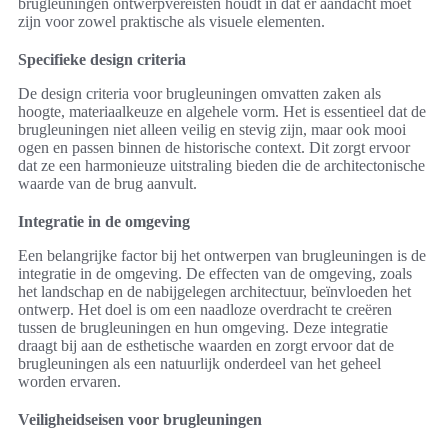
brugleuningen ontwerpvereisten houdt in dat er aandacht moet
zijn voor zowel praktische als visuele elementen.
Specifieke design criteria
De design criteria voor brugleuningen omvatten zaken als
hoogte, materiaalkeuze en algehele vorm. Het is essentieel dat de
brugleuningen niet alleen veilig en stevig zijn, maar ook mooi
ogen en passen binnen de historische context. Dit zorgt ervoor
dat ze een harmonieuze uitstraling bieden die de architectonische
waarde van de brug aanvult.
Integratie in de omgeving
Een belangrijke factor bij het ontwerpen van brugleuningen is de
integratie in de omgeving. De effecten van de omgeving, zoals
het landschap en de nabijgelegen architectuur, beïnvloeden het
ontwerp. Het doel is om een naadloze overdracht te creëren
tussen de brugleuningen en hun omgeving. Deze integratie
draagt bij aan de esthetische waarden en zorgt ervoor dat de
brugleuningen als een natuurlijk onderdeel van het geheel
worden ervaren.
Veiligheidseisen voor brugleuningen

################

- [Activity]
Starting with the line that contains "tussen de brugleuningen", copy each line through the end of the data exactly, and leave out all earlier lines.

- [Solution for this exercise]
tussen de brugleuningen en hun omgeving. Deze integratie
draagt bij aan de esthetische waarden en zorgt ervoor dat de
brugleuningen als een natuurlijk onderdeel van het geheel
worden ervaren.
Veiligheidseisen voor brugleuningen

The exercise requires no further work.